Robyn Schiff Photograph by Jim Harrison

The Orator

Resplendent in his robes—conspicuously blue—Greenblatt spoke about the value of the liberal arts, foregrounding his remarks with his own undergraduate experience some 50 years ago. Descended from Lithuanian immigrants, and raised by parents who hadn’t attended college, the young Greenblatt encountered Yale as “an unfamiliar country whose customs I knew I could never master.” (The title of his speech, he explained, was a play on a 1904 quote from Henry James, in which he—with distaste, not admiration—described the “waiting spring of intelligence” within the immigrants he observed in New York; Greenblatt, in 1960, embraced this quality in himself.) The professor then recounted two formative freshman-year experiences: a dispiriting exchange with an anti-Semitic financial-aid officer (“Even decades later I recall it with a blend of outrage and wonder”), and encountering the “rapacious Jewish usurer, Shylock,” in Shakespeare’s The Merchant of Venice. Despite the prevailing xenophobia of his time, the playwright, Greenblatt said, had created a villain who nevertheless has “more theatrical vitality, quite simply more life—intense, urgent, and compelling—than anyone in his world.”

Unwilling to be defeated by the administrator’s cold shoulder or his parents’ resignedly “defensive posture,” Greenblatt resolved, “I would not turn away from works that caused me pain as well as pleasure. Instead, insofar as I possibly could, I would pore over the whole, vast, messy enterprise of culture as if it were my birthright.” He added, “What you inherit—what you receive from a world that you did not make but that will try to make you—is at once beautiful and repellant. You somehow have to come to terms with what is hateful as well as what is precious. No one, but no one, is exempt.”

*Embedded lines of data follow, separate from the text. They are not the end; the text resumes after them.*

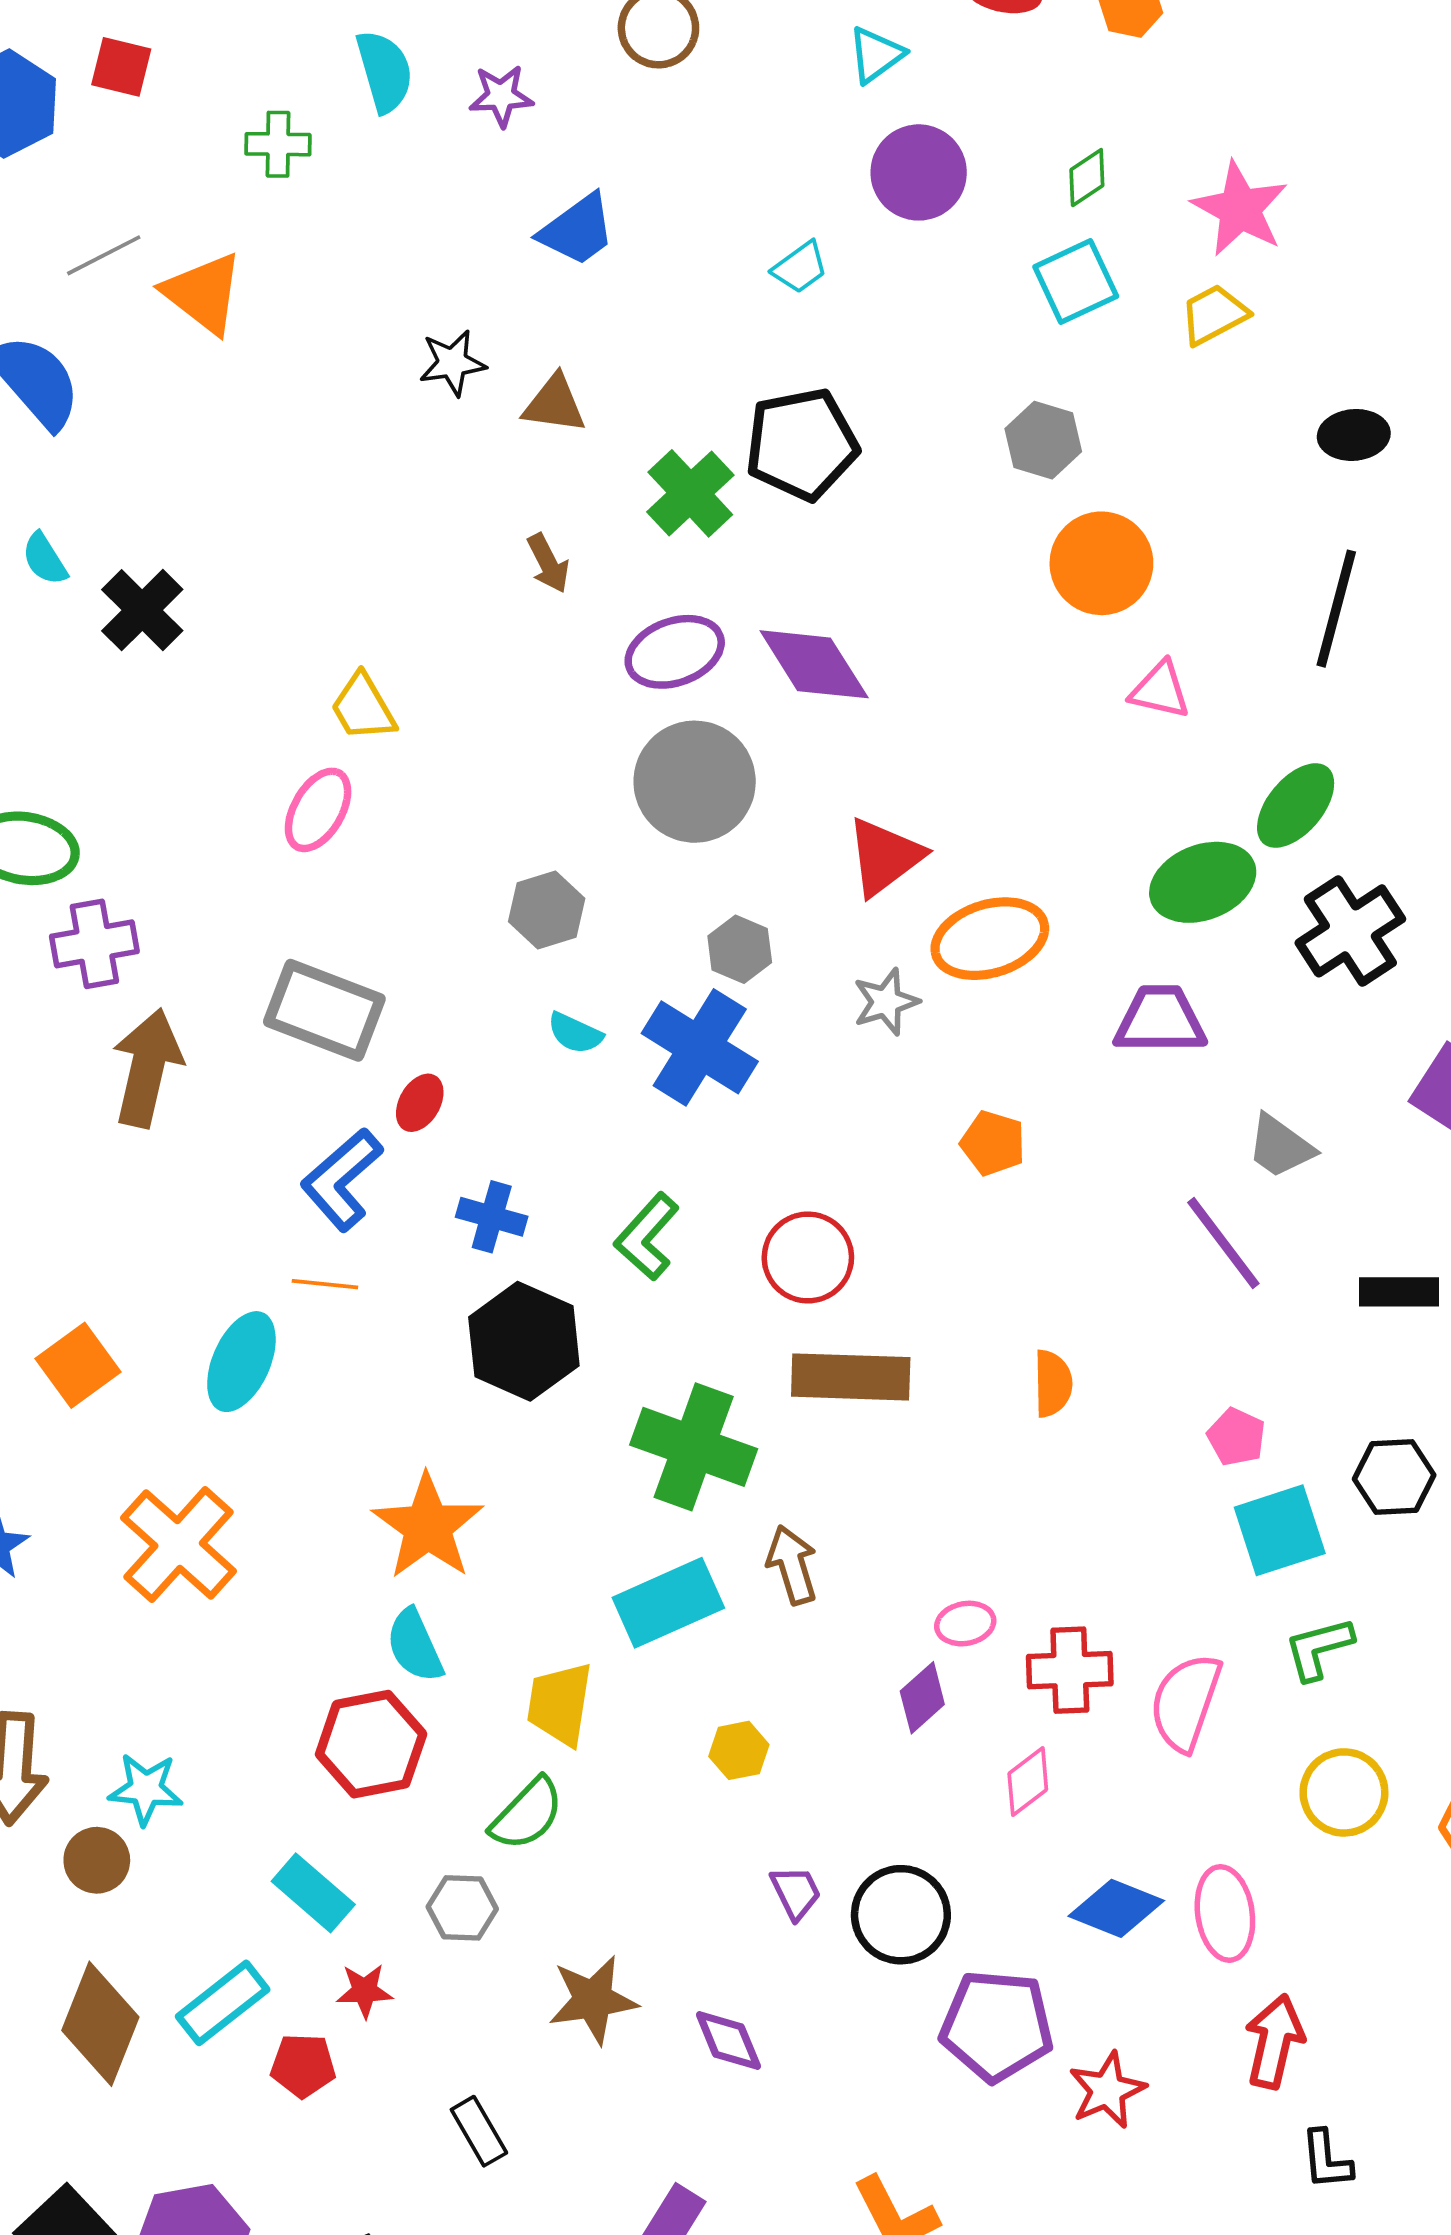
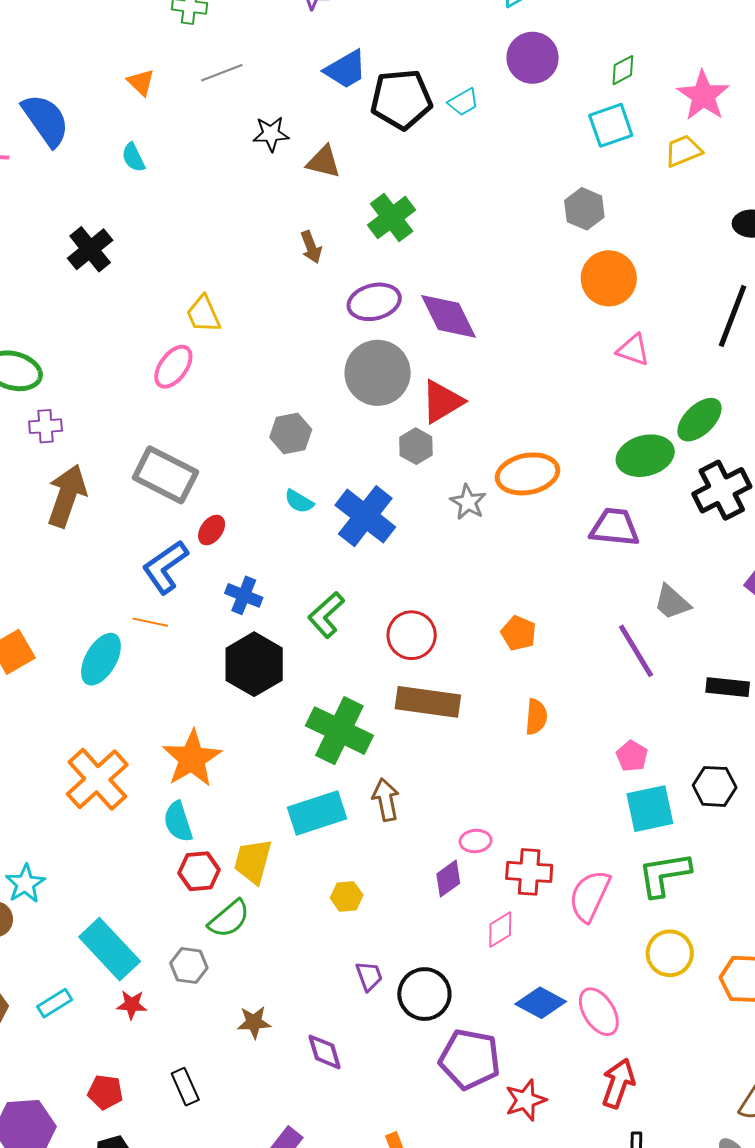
gray line: (104, 255) -> (222, 73), moved
orange triangle: (203, 293) -> (141, 82), size x0.6
black pentagon: (802, 444) -> (401, 99), moved
cyan semicircle: (45, 559) -> (133, 157), moved
red triangle: (885, 857) -> (442, 402), moved
purple cross: (94, 944) -> (46, 426), size x0.7
gray hexagon: (740, 949) -> (416, 446), moved
gray star: (886, 1002) -> (468, 502), turned -30
orange pentagon: (993, 1143) -> (519, 633), moved
orange cross: (179, 1545) -> (97, 779), moved
green L-shape: (1319, 1648) -> (664, 874), size x1.4
red hexagon: (371, 1744) -> (199, 871), moved, size x0.7
cyan star: (146, 1789) -> (25, 884), turned 30
cyan rectangle: (313, 1893) -> (110, 949), size x1.4
pink ellipse: (1225, 1913) -> (599, 1012), turned -30
brown star: (593, 2000) -> (254, 1022), size x0.7
cyan rectangle: (223, 2003) -> (55, 1003), size x0.7
red pentagon: (303, 2066) -> (105, 1092), moved

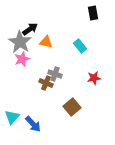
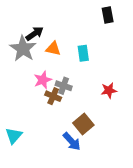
cyan rectangle: (80, 46) -> (83, 53), moved, turned 32
pink star: (22, 59) -> (43, 80), moved
blue arrow: (33, 124) -> (72, 141), moved

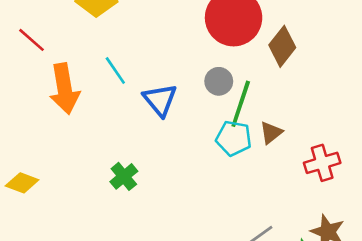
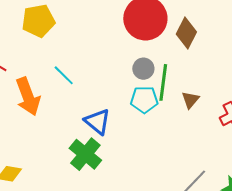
blue triangle: (160, 100) -> (97, 121), moved
cyan pentagon: (234, 138) -> (144, 100), moved
green cross: (124, 176) -> (85, 154), size x1.5

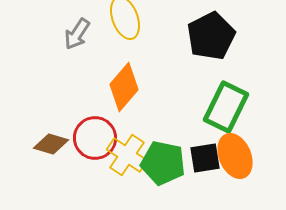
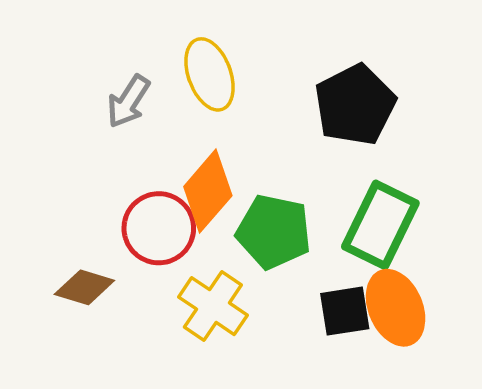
red circle: (95, 138) -> (159, 228), moved
green pentagon: (163, 163) -> (274, 232), moved

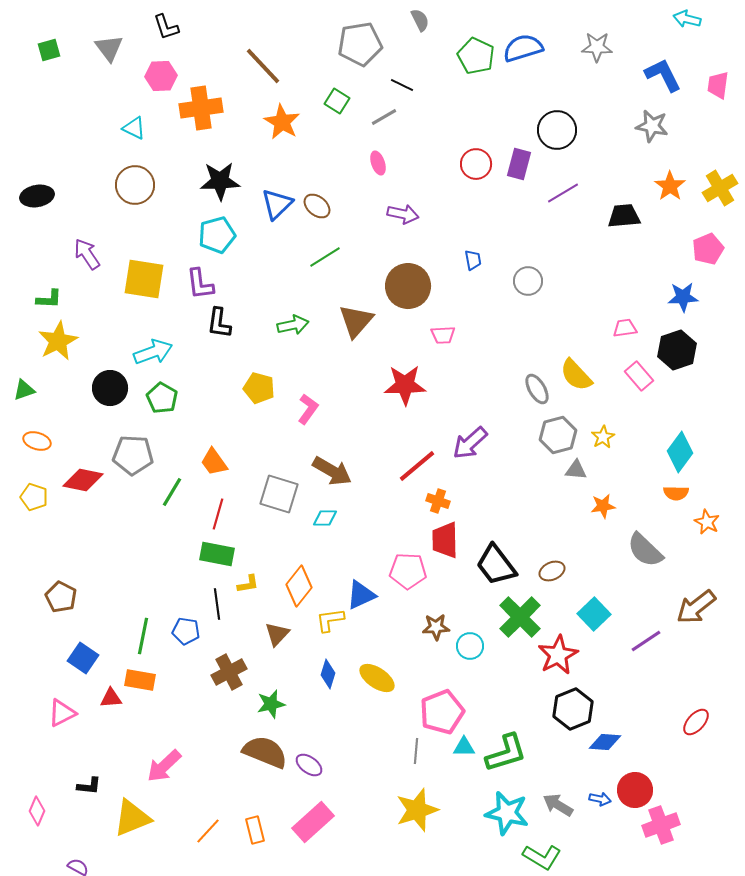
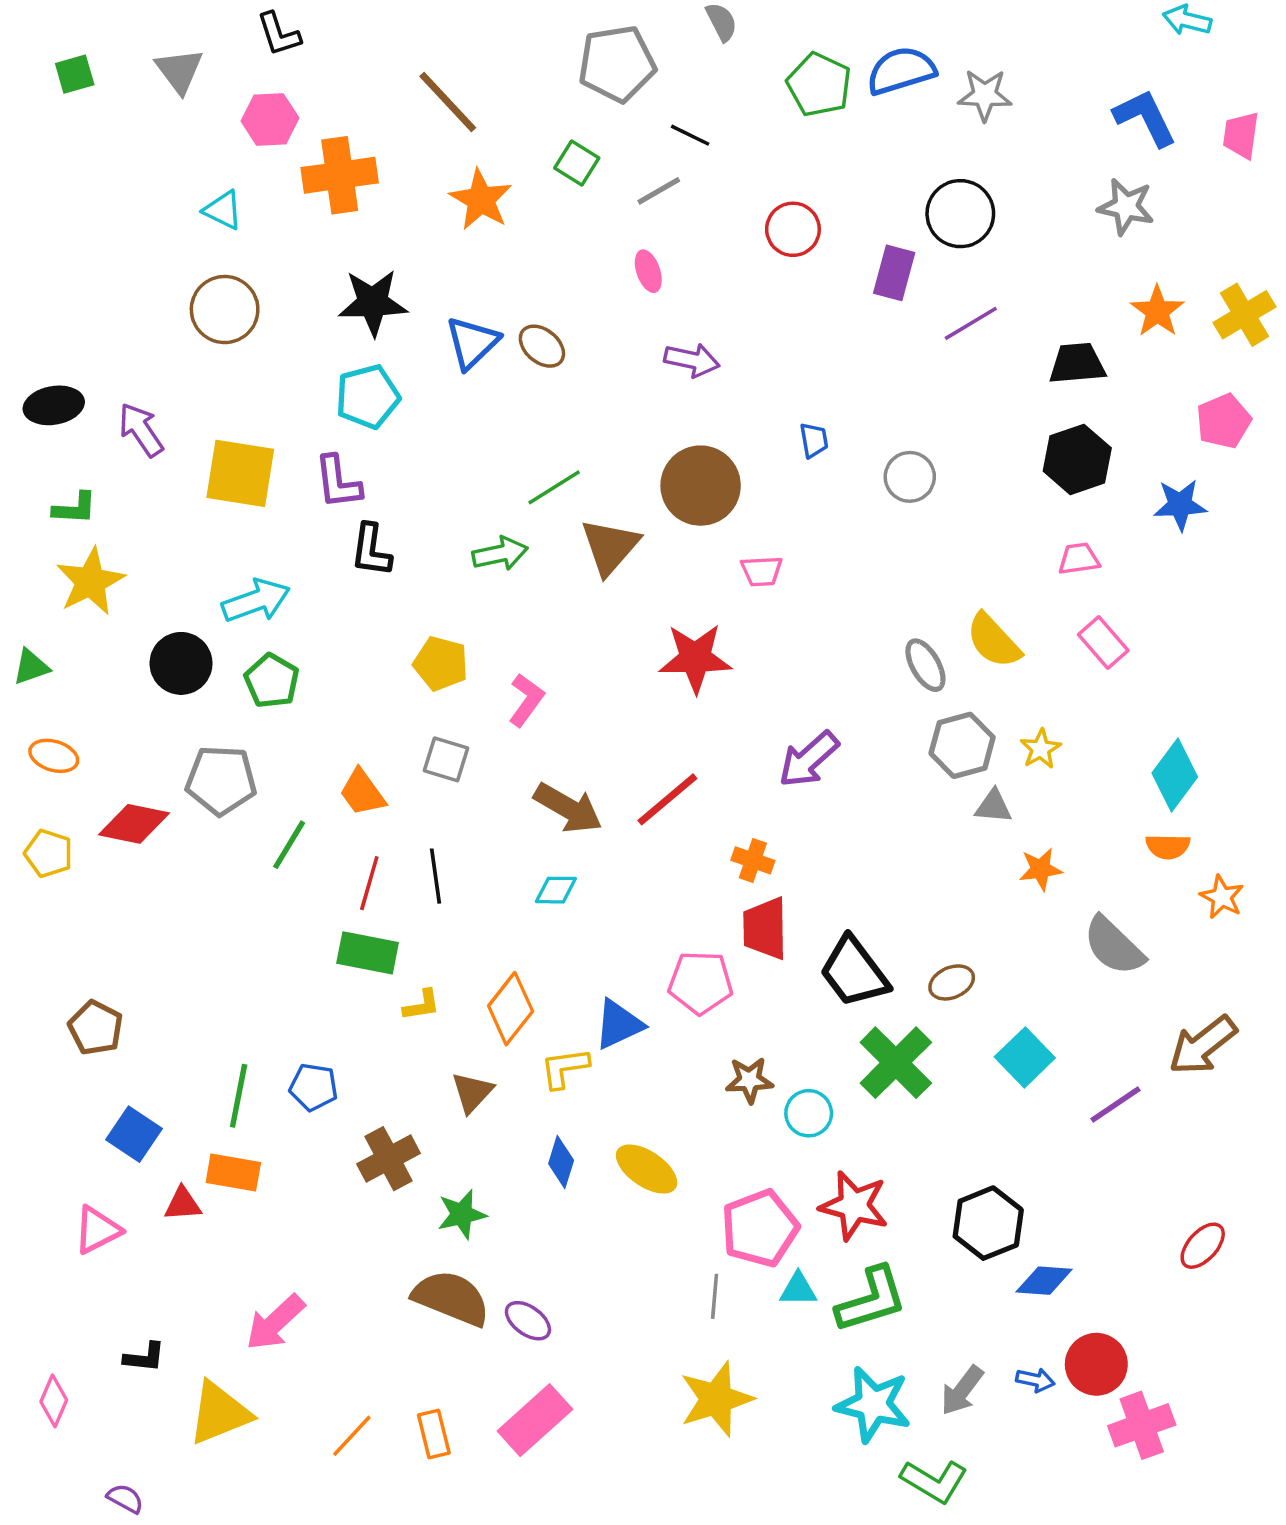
gray star: (597, 47) -> (985, 95), moved
red circle: (476, 164) -> (793, 229), moved
black ellipse: (37, 196) -> (54, 405), moved
green line: (325, 257) -> (554, 487), moved
black hexagon: (677, 350) -> (1077, 459), moved
red line: (417, 466) -> (667, 799), moved
gray square: (279, 494) -> (446, 759), moved, size x0.7
black line: (217, 604) -> (436, 876), moved
red star: (558, 655) -> (854, 1206), moved, turned -30
gray arrow: (558, 805) -> (962, 1390), turned -84

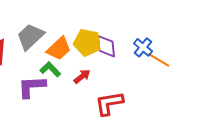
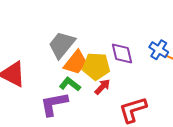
gray trapezoid: (30, 37) -> (62, 45), moved
yellow pentagon: (87, 43) -> (96, 66), moved

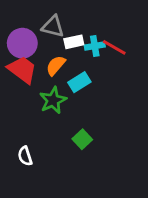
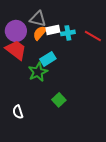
red line: (114, 47) -> (93, 36), moved
orange semicircle: (56, 65) -> (40, 33), moved
cyan rectangle: (79, 82) -> (48, 59), moved

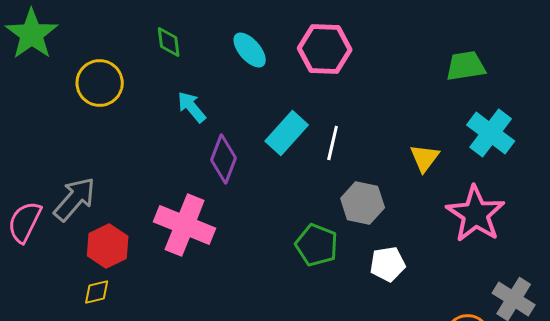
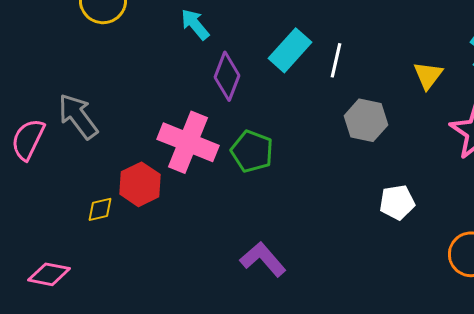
gray arrow: (75, 199) -> (78, 116), turned -78
green pentagon: (317, 245) -> (252, 151), moved
red hexagon: (108, 246) -> (140, 184), moved
white pentagon: (388, 264) -> (397, 202), moved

Human culture can insist on the consciousness of the stranger, Greenblatt continued; this separates humans from the chimpanzees he observed last February in Uganda, who couldn’t tolerate the presence of foreign groups of their own species. He closed his remarks with a monologue, attributed to Shakespeare, from a manuscript of a sixteenth-century play about Sir Thomas More, in which the fictionalized More stands against a mob demanding that foreigners be sent out of England. And so, the professor reminded the students, they, too, would encounter huddled masses of strangers. “You will have to decide for yourselves how you will deal with them—to look away or become involved, to secure your safety or to open yourself to risk, to succor or to punish. What I fervently hope is that you begin and end with Shakespeare’s gift, the gift of seeing the other as a human being.”